Give the data again exactly as it appears, excluding any pictures.

◆ Stored data entries:
• • •
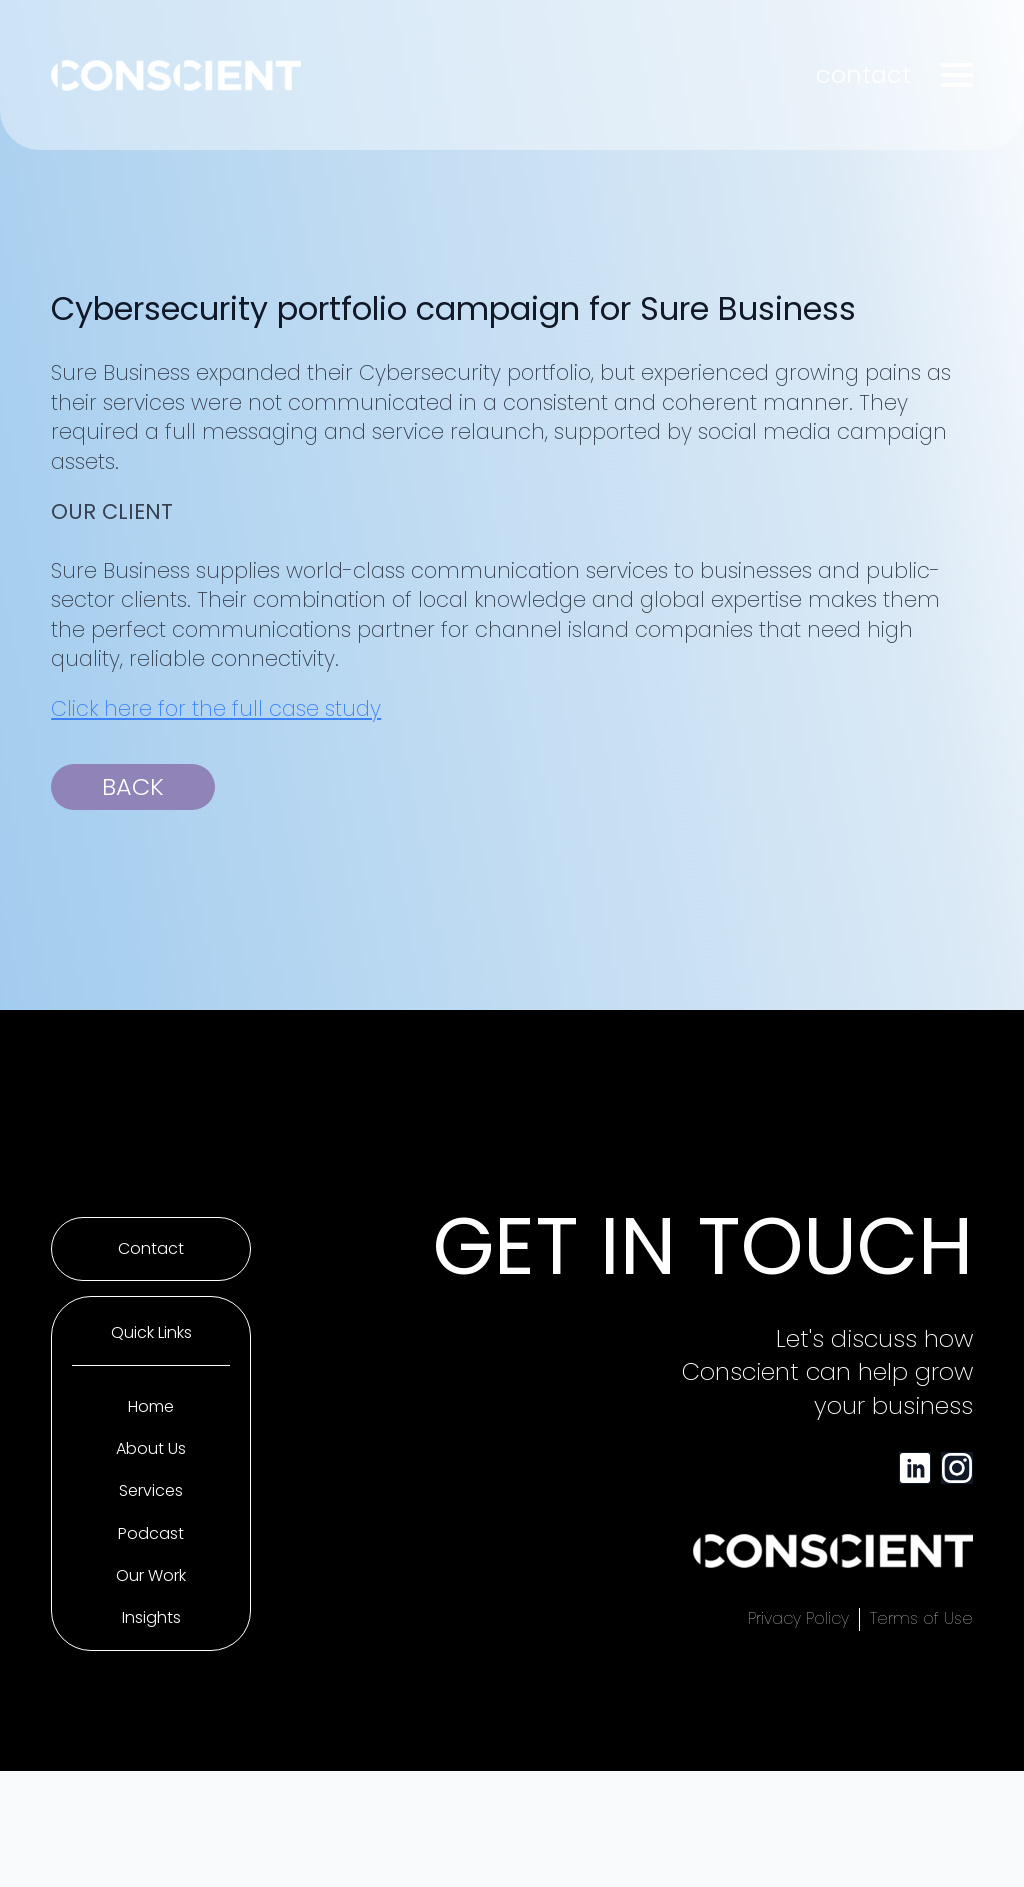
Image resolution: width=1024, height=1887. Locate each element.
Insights (151, 1618)
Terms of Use (921, 1619)
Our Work (151, 1576)
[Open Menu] (957, 75)
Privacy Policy (798, 1619)
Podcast (151, 1534)
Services (151, 1491)
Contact (151, 1249)
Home (151, 1407)
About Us (151, 1449)
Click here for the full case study (216, 708)
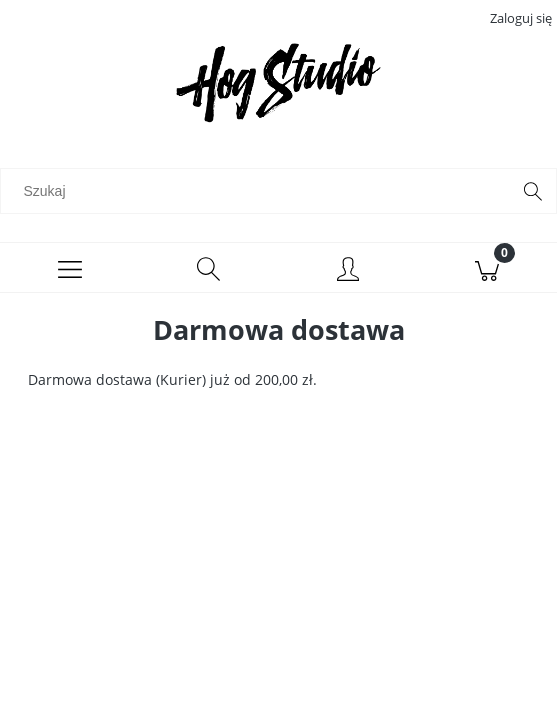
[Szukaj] (533, 191)
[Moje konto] (348, 271)
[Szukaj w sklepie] (260, 191)
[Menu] (69, 268)
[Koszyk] (487, 268)
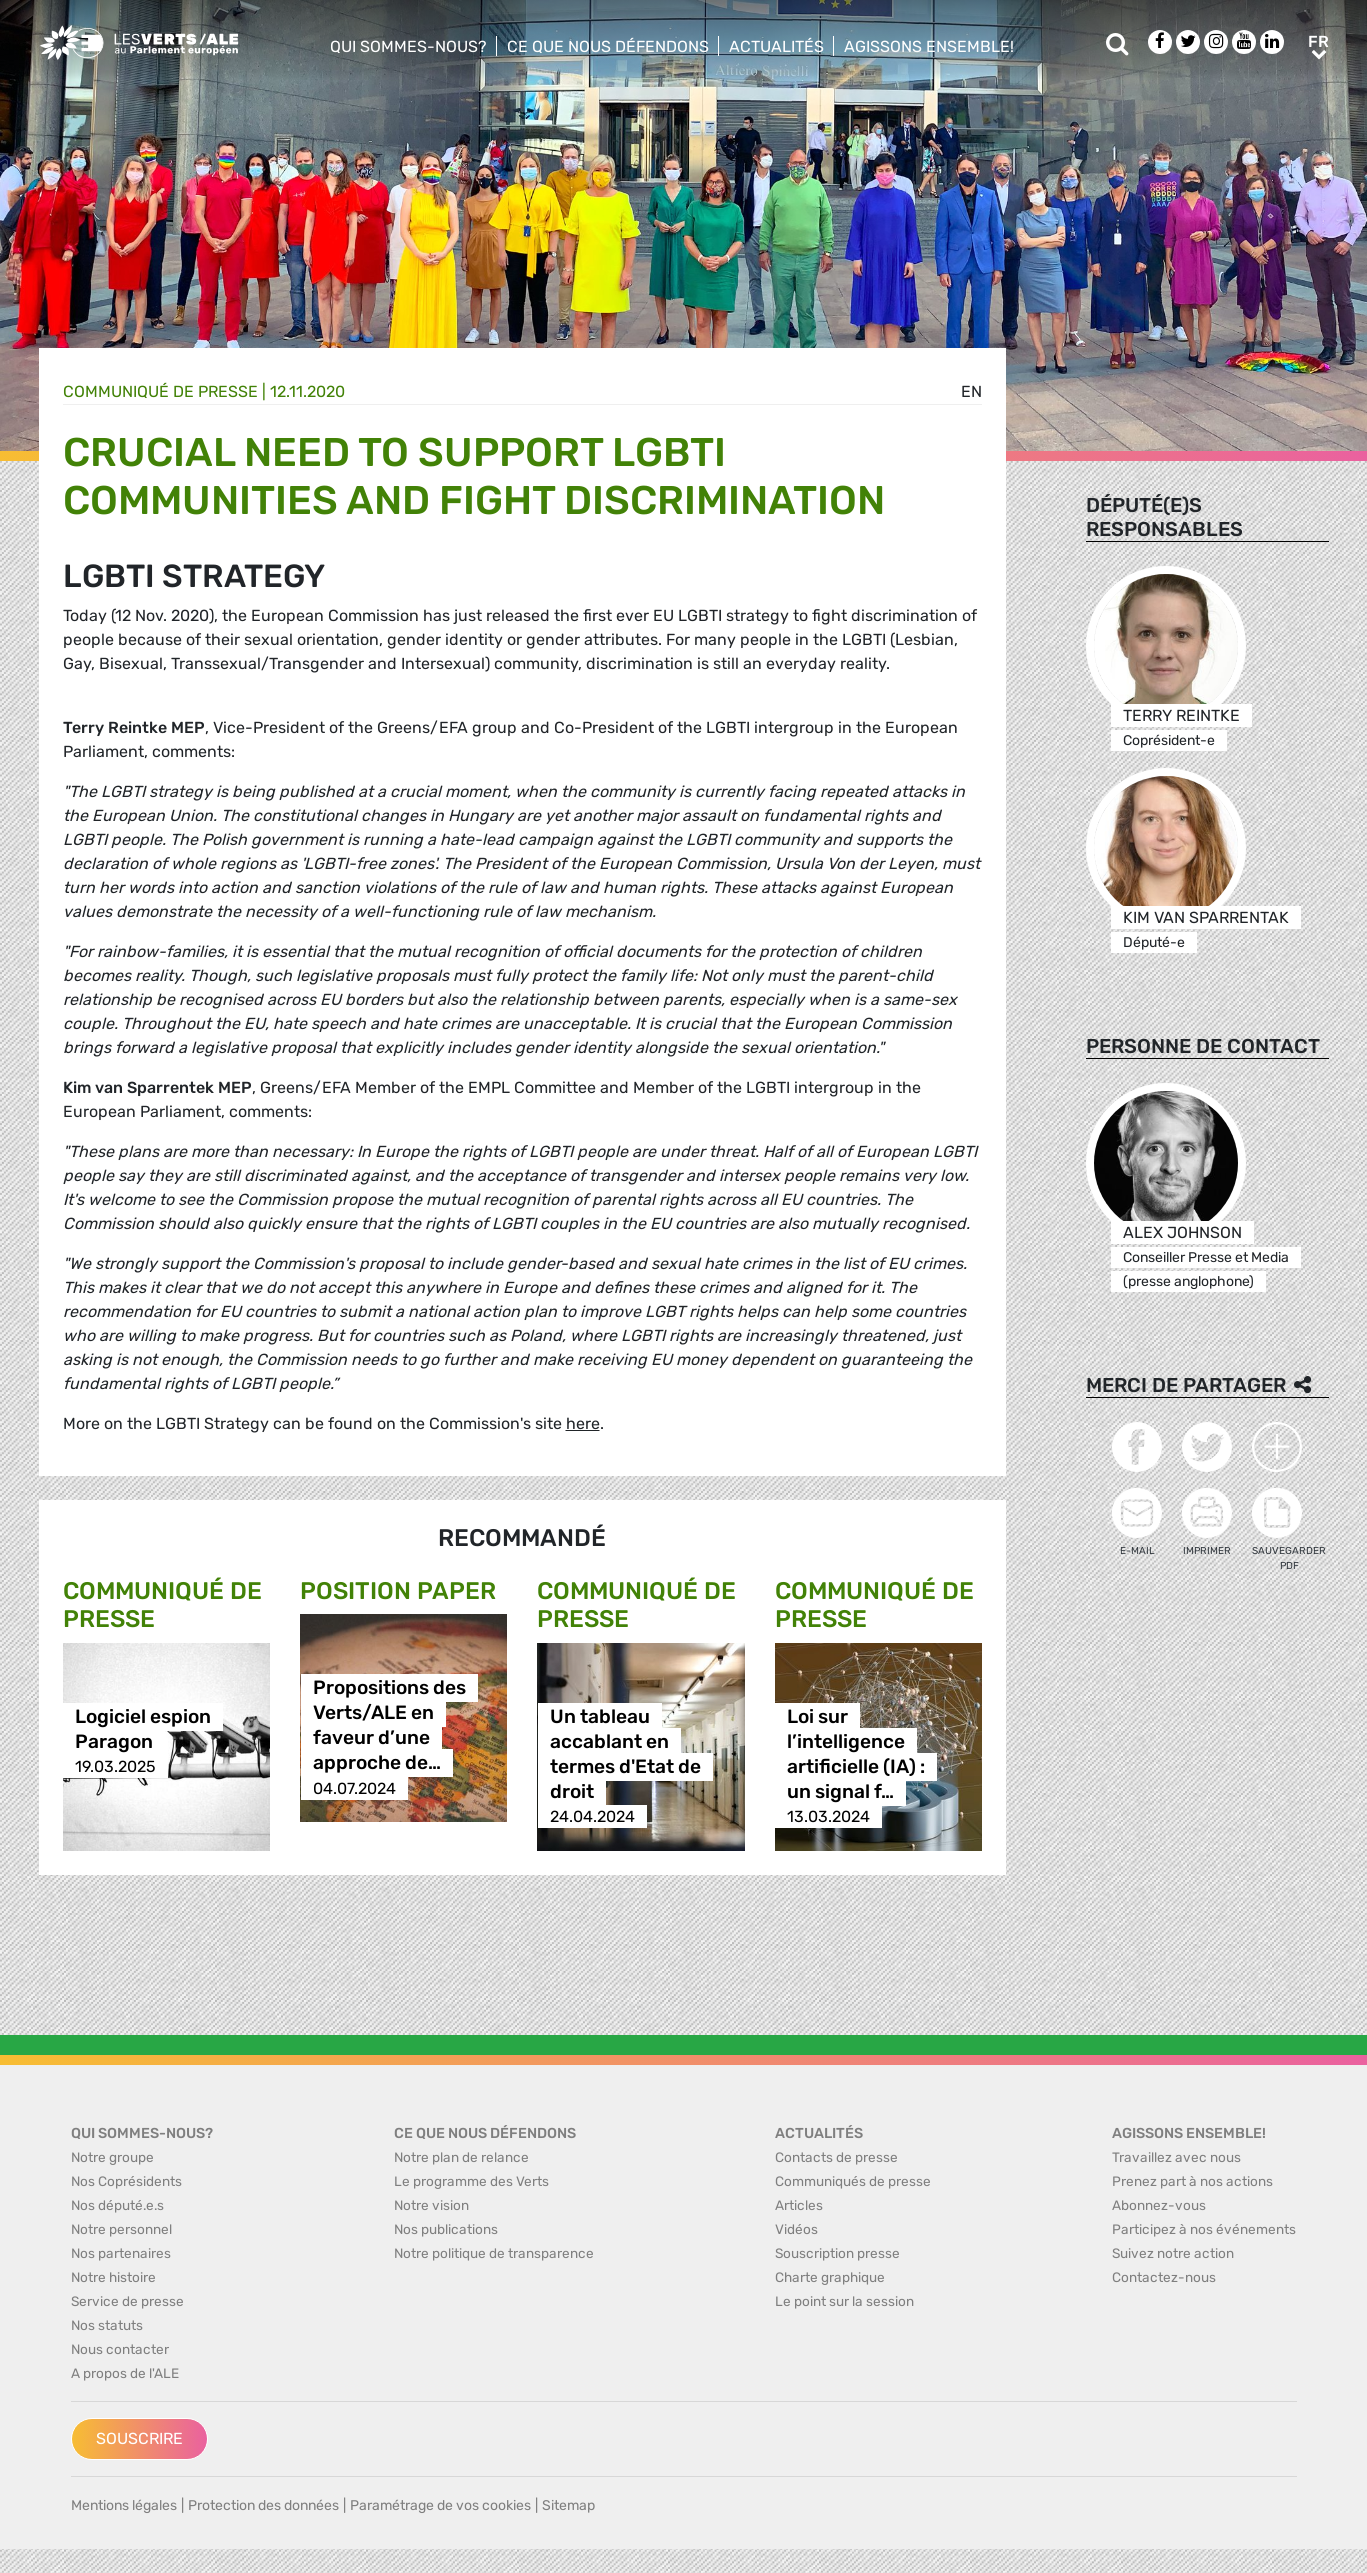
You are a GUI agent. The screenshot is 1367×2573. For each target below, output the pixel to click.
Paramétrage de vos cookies (440, 2505)
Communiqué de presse (160, 391)
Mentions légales (124, 2505)
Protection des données (263, 2505)
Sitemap (568, 2505)
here (583, 1423)
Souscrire (139, 2438)
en (971, 391)
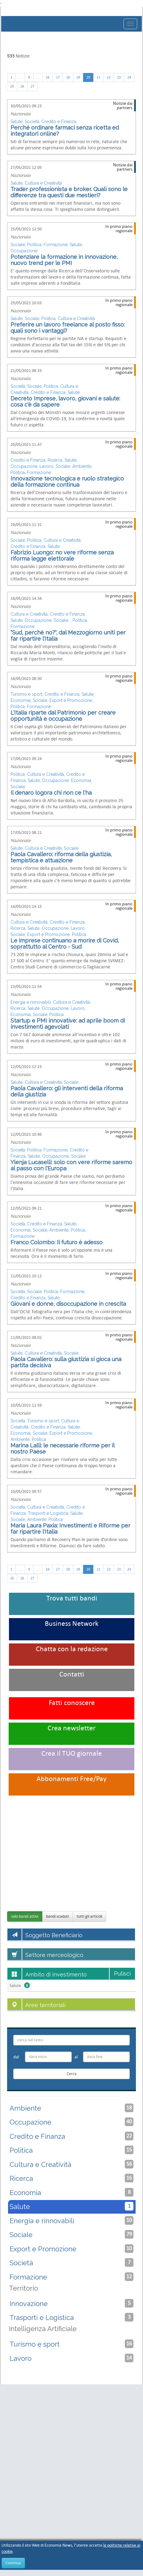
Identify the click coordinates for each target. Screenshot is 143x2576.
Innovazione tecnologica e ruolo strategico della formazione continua (67, 481)
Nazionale (21, 113)
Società (32, 121)
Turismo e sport (26, 694)
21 (98, 77)
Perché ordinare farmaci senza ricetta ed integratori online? (65, 130)
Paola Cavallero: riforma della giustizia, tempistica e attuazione (61, 857)
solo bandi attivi (24, 1916)
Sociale (18, 244)
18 (68, 77)
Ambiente (81, 466)
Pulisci (122, 1973)
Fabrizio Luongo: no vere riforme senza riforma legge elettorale (62, 555)
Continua (13, 2563)
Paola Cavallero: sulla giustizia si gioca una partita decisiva (66, 1362)
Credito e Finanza (58, 121)
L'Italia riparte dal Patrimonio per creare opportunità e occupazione (63, 715)
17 (58, 77)
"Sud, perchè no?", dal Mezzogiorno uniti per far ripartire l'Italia (68, 635)
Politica (34, 244)
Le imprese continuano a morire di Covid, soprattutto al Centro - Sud (65, 943)
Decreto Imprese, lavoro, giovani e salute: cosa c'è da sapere (65, 401)
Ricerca (55, 460)
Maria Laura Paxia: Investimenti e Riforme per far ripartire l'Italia (70, 1528)
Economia (21, 700)
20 (88, 77)
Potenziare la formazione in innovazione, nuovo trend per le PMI (64, 260)
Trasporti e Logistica (48, 1513)
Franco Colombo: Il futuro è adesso (57, 1242)
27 (32, 86)
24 (129, 77)
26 (22, 86)
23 (119, 77)
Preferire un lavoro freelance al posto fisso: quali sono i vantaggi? (68, 327)
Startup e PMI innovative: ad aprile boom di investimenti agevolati (68, 1023)
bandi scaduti (57, 1916)
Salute (17, 121)
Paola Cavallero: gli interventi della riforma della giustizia (67, 1091)
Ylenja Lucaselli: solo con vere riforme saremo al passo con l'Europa (71, 1165)
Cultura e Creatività (43, 183)
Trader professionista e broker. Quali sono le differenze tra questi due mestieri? (69, 192)
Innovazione (71, 2303)
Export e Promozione (70, 700)
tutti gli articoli (89, 1916)
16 (47, 77)
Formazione (56, 244)
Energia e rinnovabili (31, 1002)
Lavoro (46, 466)
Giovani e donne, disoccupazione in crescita (68, 1304)
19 (78, 77)
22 (109, 77)
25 (12, 86)
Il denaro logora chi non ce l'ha (51, 792)
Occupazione (24, 250)
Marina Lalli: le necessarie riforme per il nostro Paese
• • •
◆ Result of this exercise:
Image resolution: width=1024, height=1887. Locate each element.
Insights (151, 1618)
Terms of Use (921, 1619)
Our Work (151, 1576)
[Open Menu] (957, 75)
Privacy Policy (798, 1619)
Podcast (151, 1534)
Services (151, 1491)
Contact (151, 1249)
Home (151, 1407)
About Us (151, 1449)
Click here for the full case study (216, 708)
[Szukaj] (533, 191)
[Moje konto] (348, 271)
[Szukaj w sklepie] (260, 191)
[Menu] (69, 268)
[Koszyk] (487, 268)
You are a GUI agent. The screenshot is 1367×2573. For each target below, output the pixel to click.
Paramétrage de vos cookies (440, 2505)
Communiqué de presse (160, 391)
Mentions légales (124, 2505)
Protection des données (263, 2505)
Sitemap (568, 2505)
here (583, 1423)
Souscrire (139, 2438)
en (971, 391)
Identify the click coordinates for each target. Screenshot is 143x2576.
Innovazione tecnologica e ruolo strategico della formazione continua (67, 481)
Nazionale (21, 113)
Società (32, 121)
Turismo e sport (26, 694)
21 (98, 77)
Perché ordinare farmaci senza ricetta ed integratori online? (65, 130)
Paola Cavallero: riforma della giustizia, tempistica e attuazione (61, 857)
solo bandi attivi (24, 1916)
Sociale (18, 244)
18 (68, 77)
Ambiente (81, 466)
Pulisci (122, 1973)
Fabrizio Luongo: no vere riforme senza riforma legge elettorale (62, 555)
Continua (13, 2563)
Paola Cavallero: sulla giustizia si gioca una partita decisiva (66, 1362)
Credito e Finanza (58, 121)
L'Italia riparte dal Patrimonio per creare opportunità e occupazione (63, 715)
17 (58, 77)
"Sud, perchè no?", dal Mezzogiorno uniti per far ripartire l'Italia (68, 635)
Politica (34, 244)
Le imprese continuano a morire di Covid, soprattutto al Centro - Sud (65, 943)
Decreto Imprese, lavoro, giovani e salute: cosa c'è da sapere (65, 401)
Ricerca (55, 460)
Maria Laura Paxia: Investimenti e Riforme per far ripartire l'Italia (70, 1528)
Economia (21, 700)
20 (88, 77)
Potenziare la formazione in innovazione, nuovo trend per le PMI (64, 260)
Trasporti e Logistica (48, 1513)
Franco Colombo: Il futuro è adesso (57, 1242)
27 (32, 86)
24 (129, 77)
26 (22, 86)
23 (119, 77)
Preferire un lavoro freelance al posto fisso: quali sono i vantaggi? (68, 327)
Startup e PMI innovative: ad aprile boom di investimenti agevolati (68, 1023)
bandi scaduti (57, 1916)
Salute (17, 121)
Paola Cavallero: gli interventi della riforma della giustizia (67, 1091)
Ylenja Lucaselli: solo con vere riforme saremo al passo con l'Europa (71, 1165)
Cultura e Creatività (43, 183)
Trader professionista e broker. Quali sono le differenze tra questi due mestieri? (69, 192)
Innovazione (71, 2303)
Export e Promozione (70, 700)
tutti gli articoli (89, 1916)
16 (47, 77)
Formazione (56, 244)
Energia e rinnovabili (31, 1002)
Lavoro (46, 466)
Giovani e donne, disoccupazione in crescita (68, 1304)
19 (78, 77)
22 (109, 77)
25 (12, 86)
Il denaro logora chi non ce l'ha (51, 792)
Occupazione (24, 250)
Marina Lalli: le necessarie riforme per il nostro Paese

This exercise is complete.